The work of technological hackers and information reapers is familiar to all those who have considered buying an internet-enabled digital device. The market for anti-virus software and malware protection is massive, with giants such as Kapersky employing international film star endorsers like Jackie Chan to advertise to millions of potential customers. Likewise, many consumers are drawn to Apple computers due to built-in protective functions that abolish the need for additional software protection. Whatever way you look at it, the message is clear: from the moment we turn on the power switch and go online, we’re making ourselves vulnerable to evil cyber criminals across the web. The widespread use of digital devices amongst members of our generation means that young students and professionals are prime targets for companies selling anti-virus software.

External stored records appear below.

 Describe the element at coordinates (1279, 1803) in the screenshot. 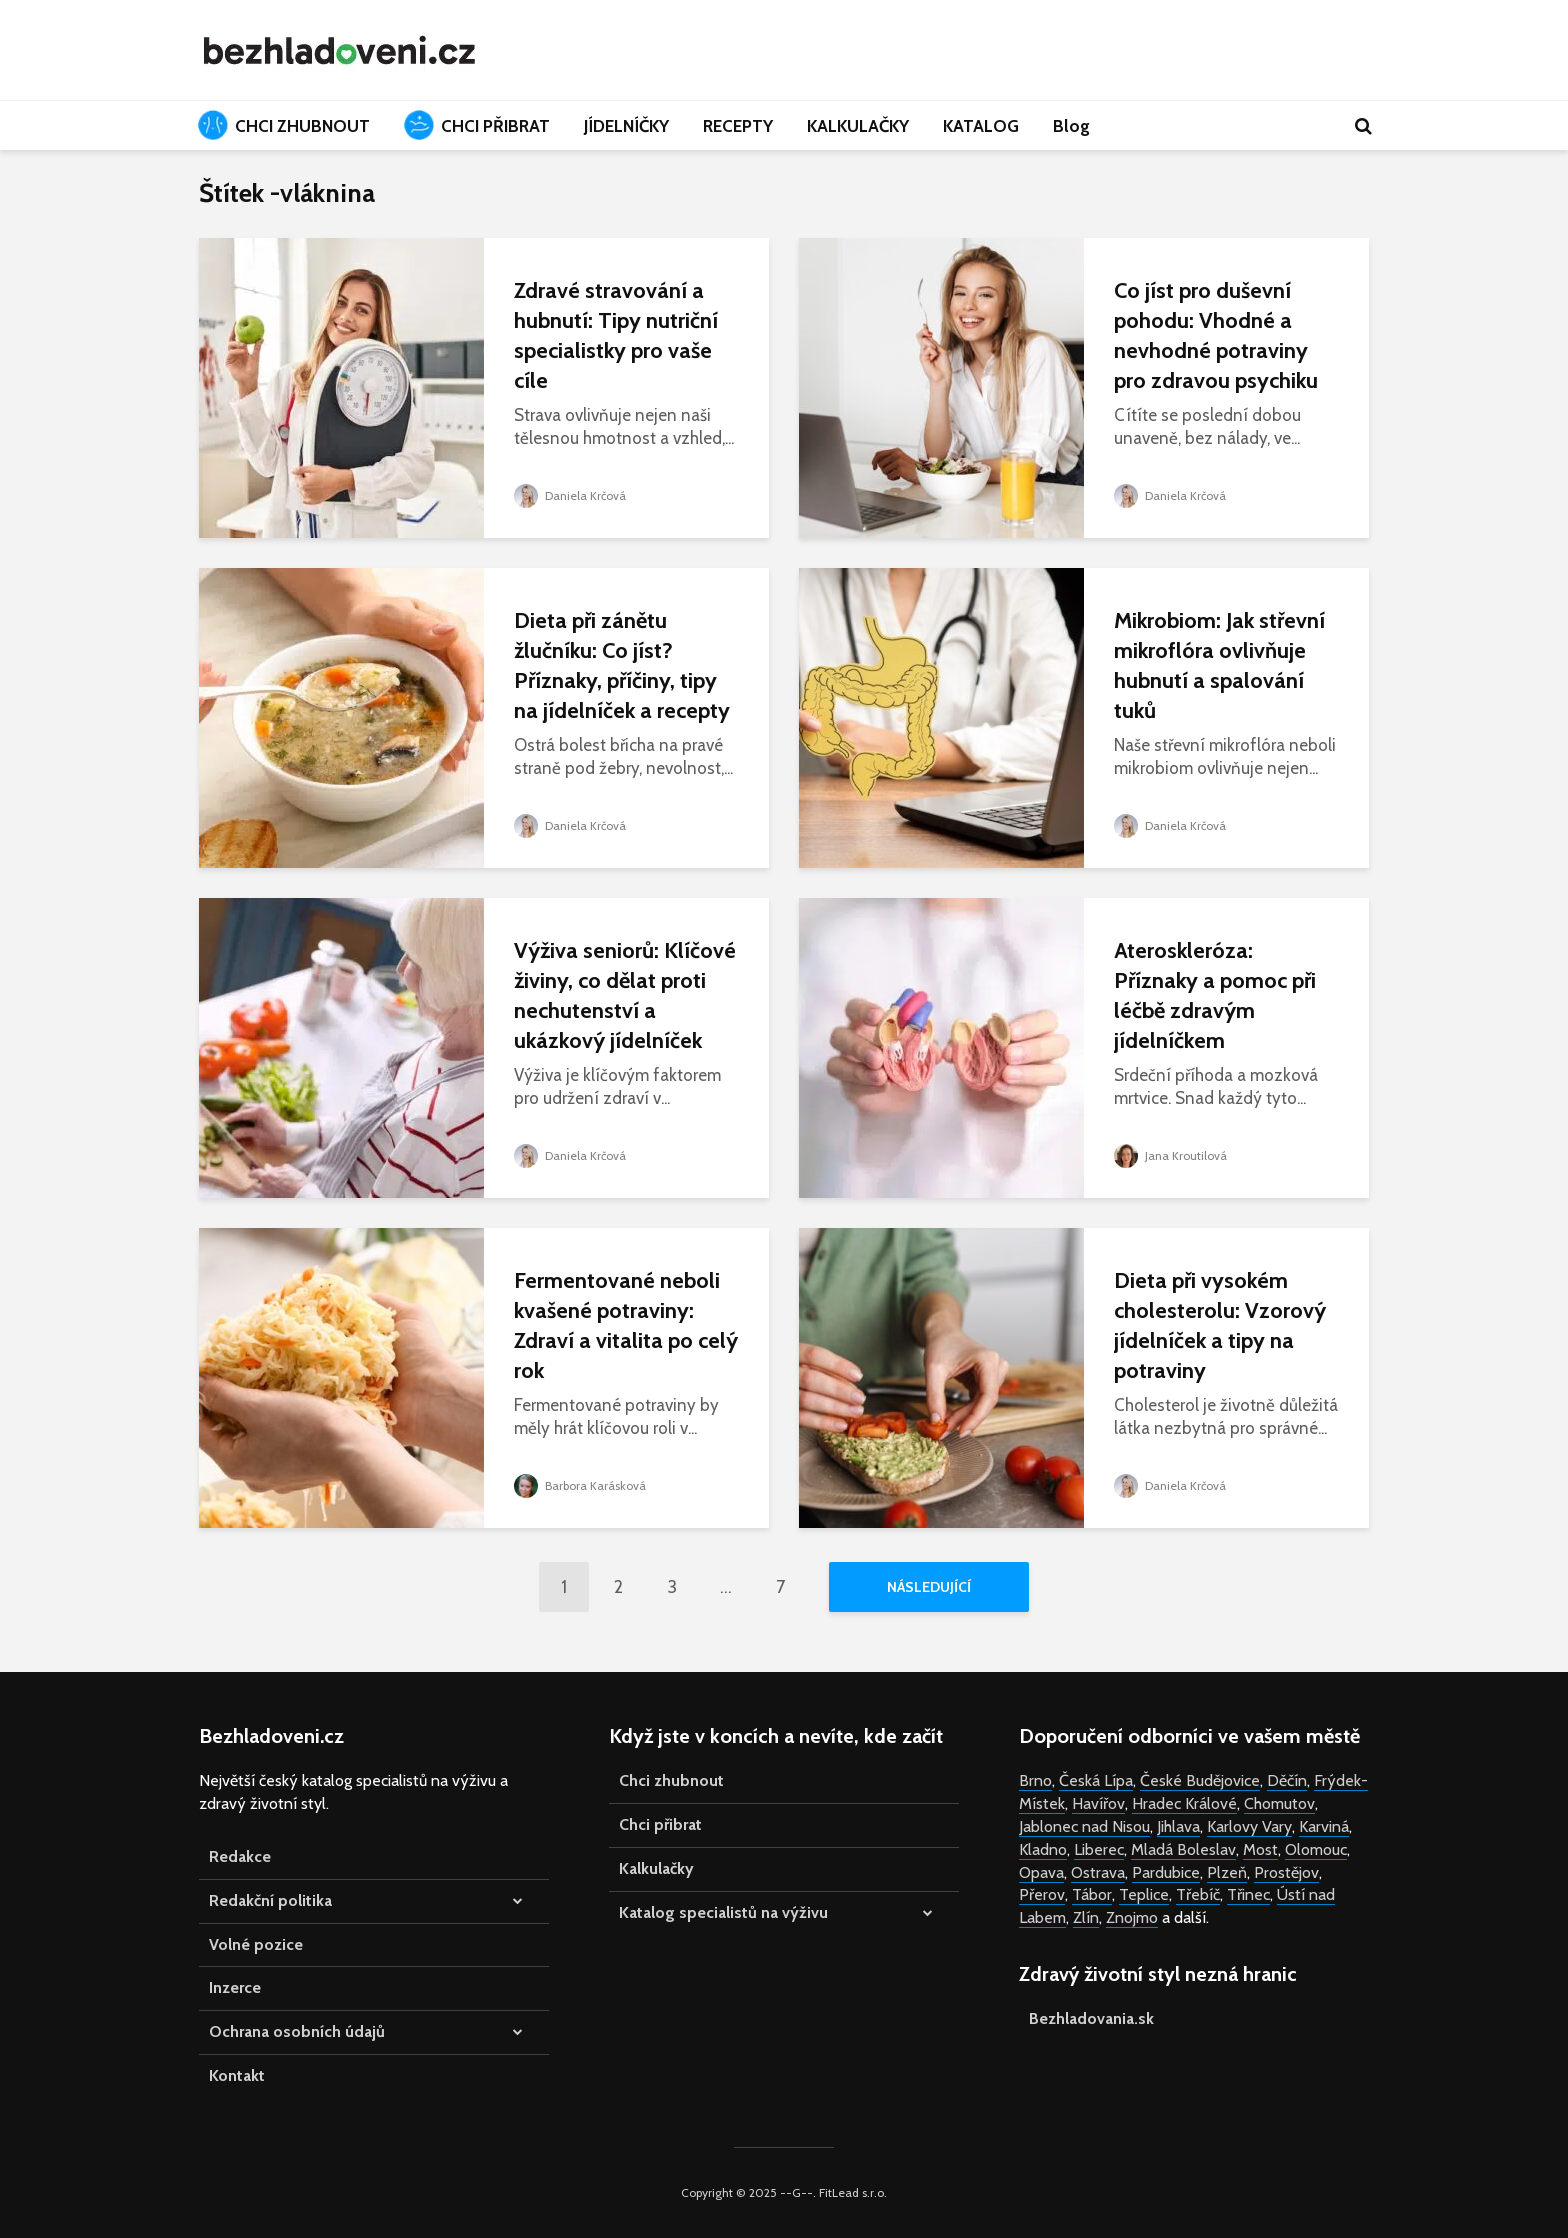 I see `Chomutov` at that location.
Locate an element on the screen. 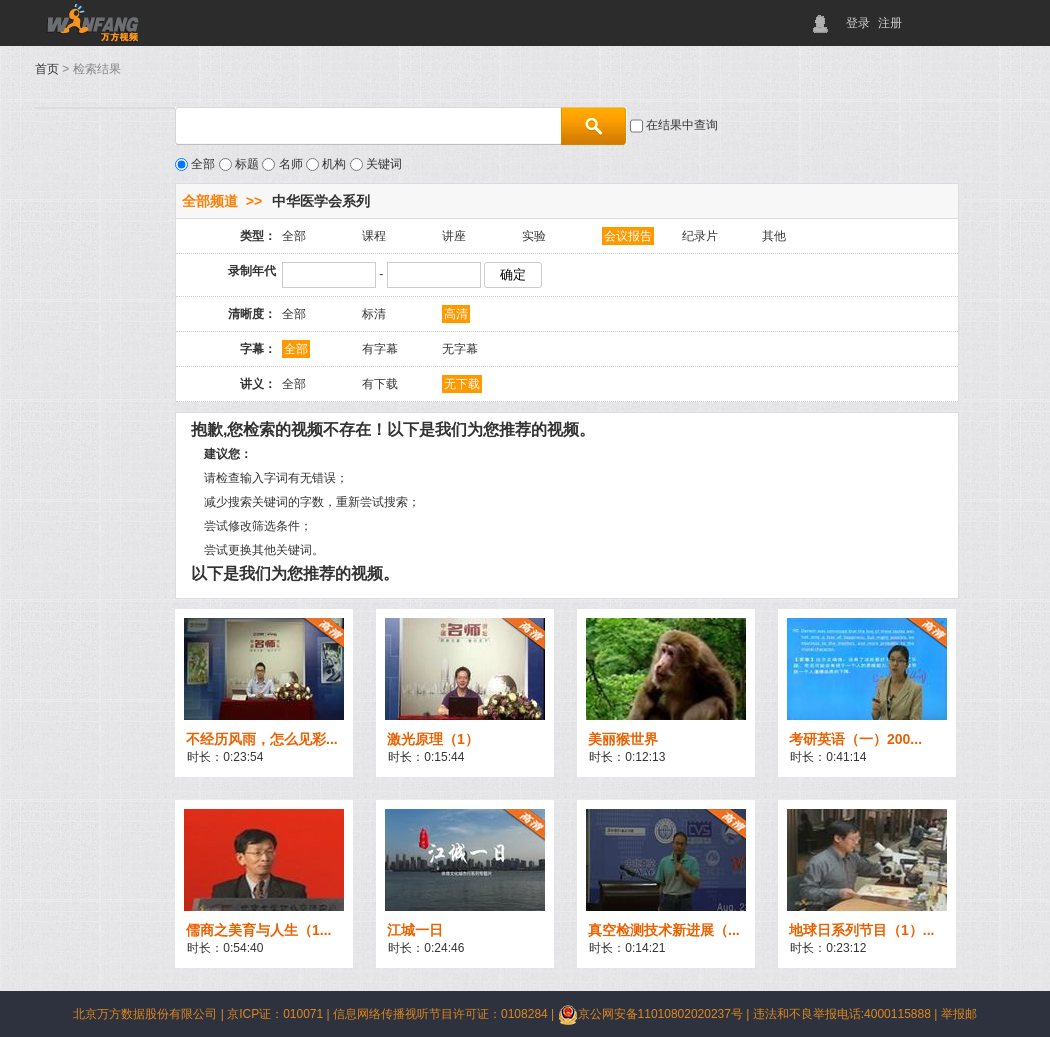 The image size is (1050, 1037). 中华医学会系列 is located at coordinates (321, 201). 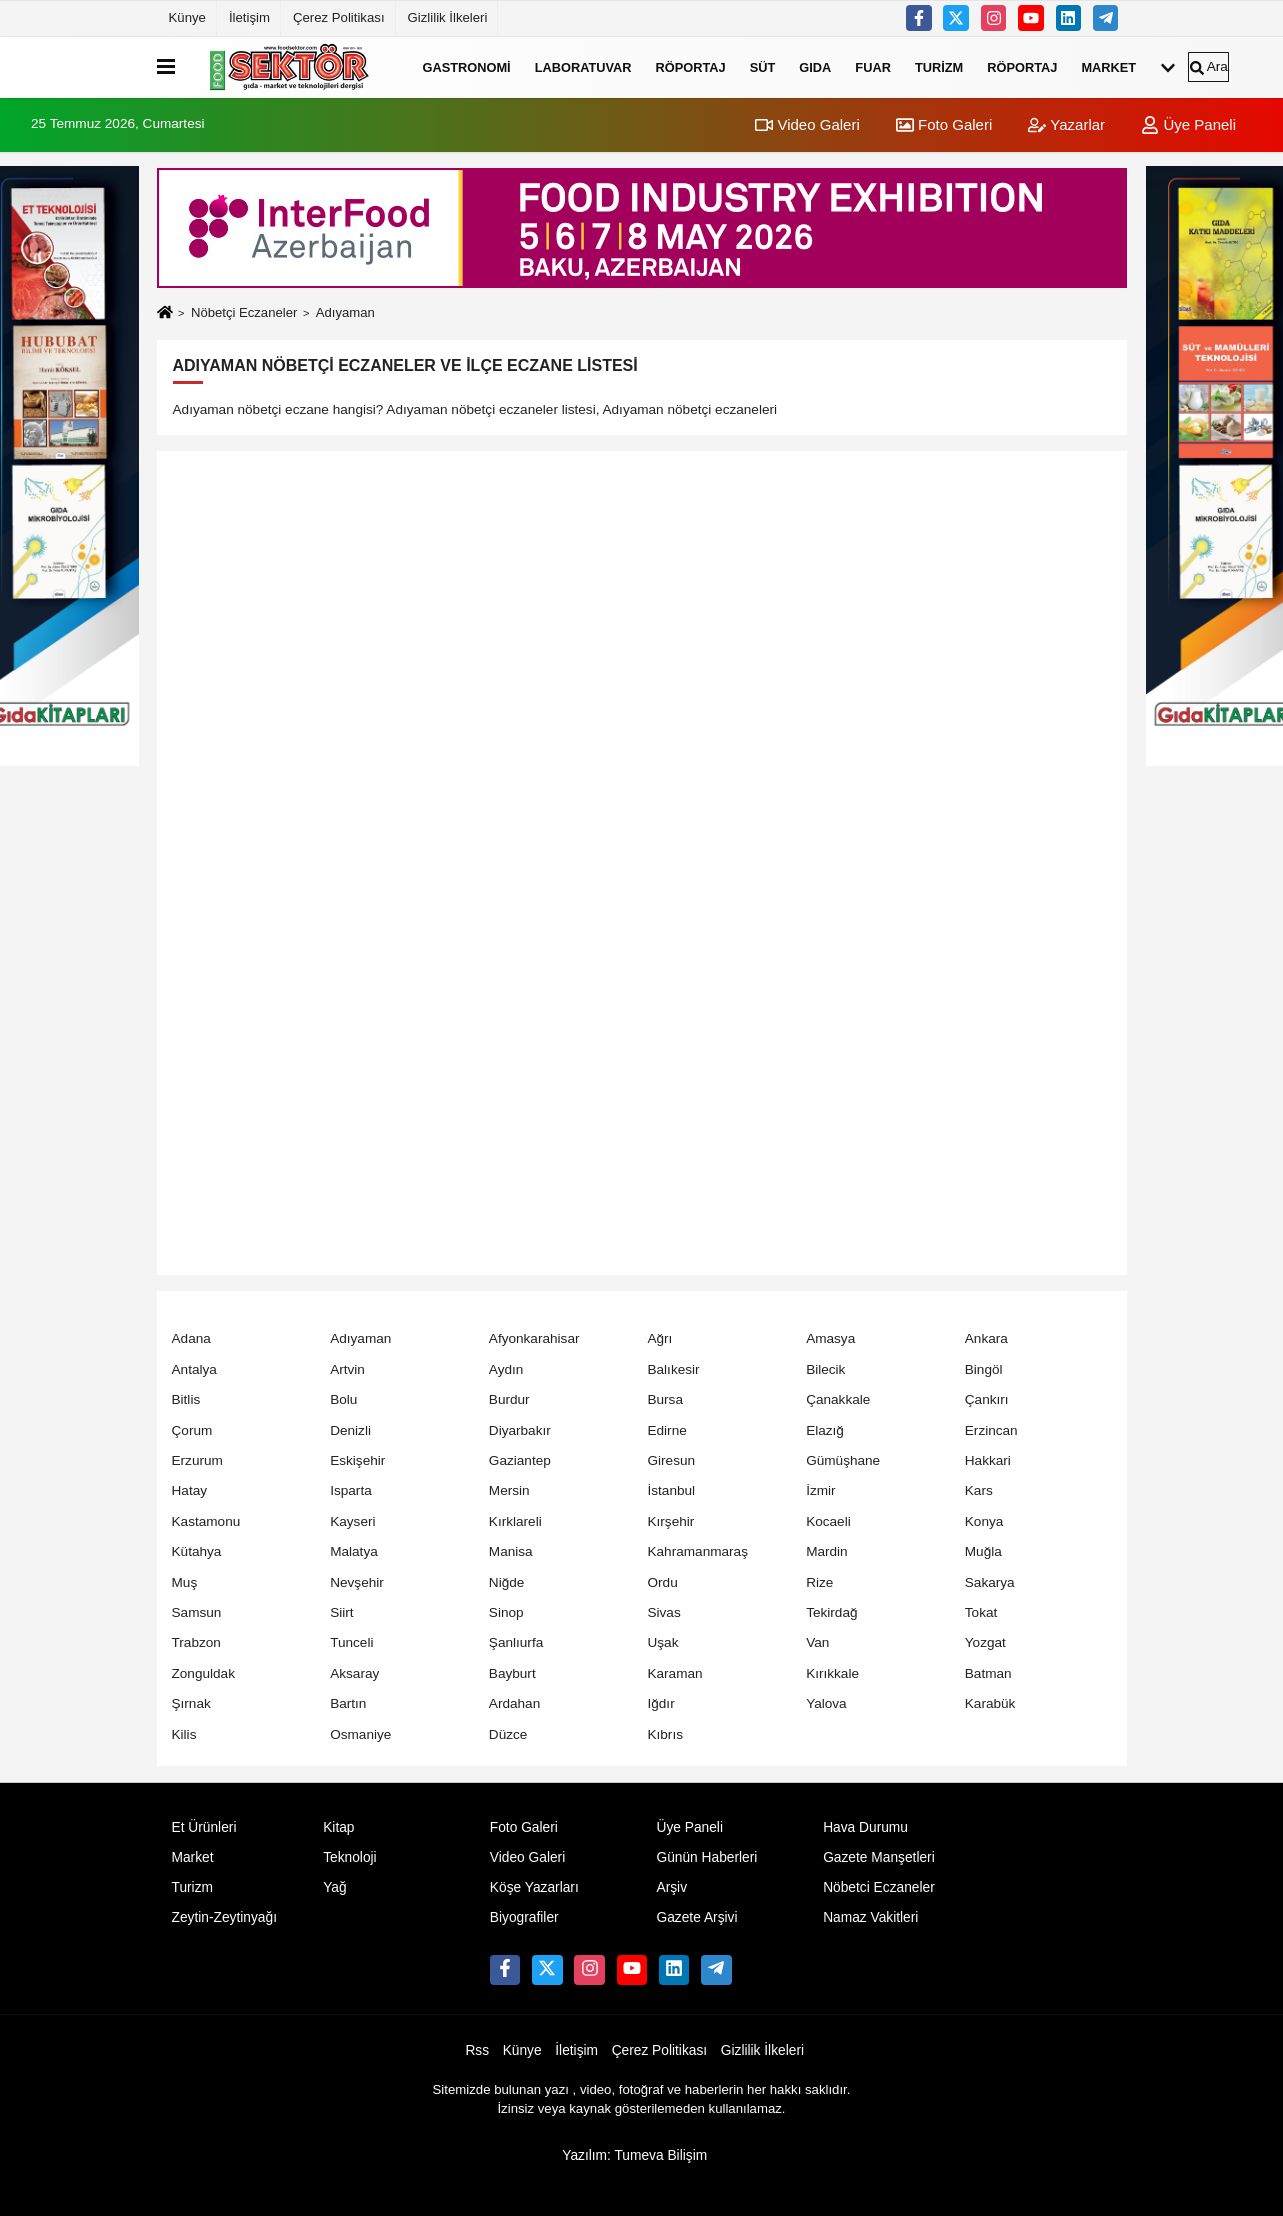 The image size is (1283, 2216). I want to click on Kütahya, so click(197, 1551).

However, research conducted by scientists at US Universities suggests that the dangers of the internet and connectivity don’t stop at computer viruses and malware. Several research groups have investigated the varying effects of technology on human health. Freely available apps may promote inertia and weight gain in young children and teenagers, while addiction to smartphone, iPads and laptop computers has been touted as a future epidemic. While the motives behind these negative studies are universally considered noble, many commentators are concerned that their results might be misappropriated to support a push towards obsessive security.
Technology clearly represents a double-edged sword, and anecdotal accounts of its misuse – in risky adolescents and naive children – should not necessarily warrant intervention from governments. Scientific research offers an unbiased and robust means of assessing the short- and long-term effects of technology use on human health. We’re now reaching a position where we can dispassionately assess the pros and cons of modern technology, but must do so in a balanced and informed fashion.